Segment Start: Given entries

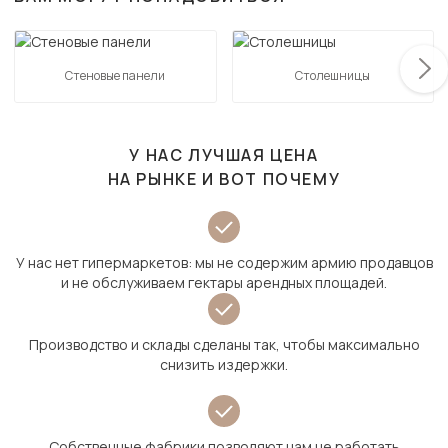
Стеновые панели
Столешницы
У НАС ЛУЧШАЯ ЦЕНА
НА РЫНКЕ И ВОТ ПОЧЕМУ
У нас нет гипермаркетов: мы не содержим армию продавцов
и не обслуживаем гектары арендных площадей.
Производство и склады сделаны так, чтобы максимально
снизить издержки.
Собственные фабрики позволяют нам не работать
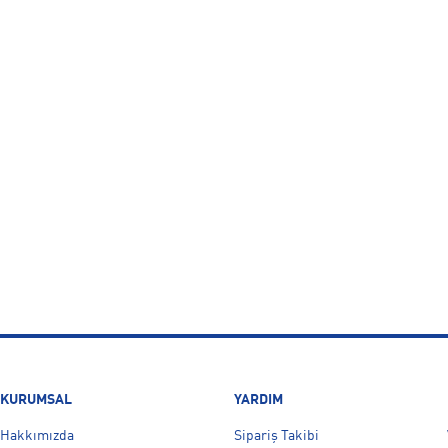
KURUMSAL
YARDIM
Hakkımızda
Sipariş Takibi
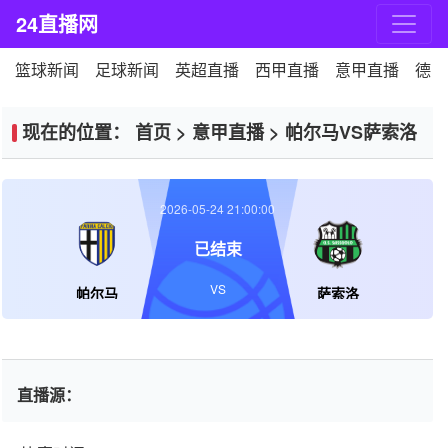
24直播网
篮球新闻
足球新闻
英超直播
西甲直播
意甲直播
德甲
现在的位置：
首页
>
意甲直播
>
帕尔马VS萨索洛
2026-05-24 21:00:00
已结束
VS
帕尔马
萨索洛
直播源：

Segment End: Given entries

■ **What you are asked to do**: Everything in the listing above, apart from its pictures, must be repeated exactly.

■ **Solution to this task**:
Стеновые панели
Столешницы
У НАС ЛУЧШАЯ ЦЕНА
НА РЫНКЕ И ВОТ ПОЧЕМУ
У нас нет гипермаркетов: мы не содержим армию продавцов
и не обслуживаем гектары арендных площадей.
Производство и склады сделаны так, чтобы максимально
снизить издержки.
Собственные фабрики позволяют нам не работать
KURUMSAL
YARDIM
Hakkımızda
Sipariş Takibi
24直播网
篮球新闻
足球新闻
英超直播
西甲直播
意甲直播
德甲
现在的位置：
首页
>
意甲直播
>
帕尔马VS萨索洛
2026-05-24 21:00:00
已结束
VS
帕尔马
萨索洛
直播源：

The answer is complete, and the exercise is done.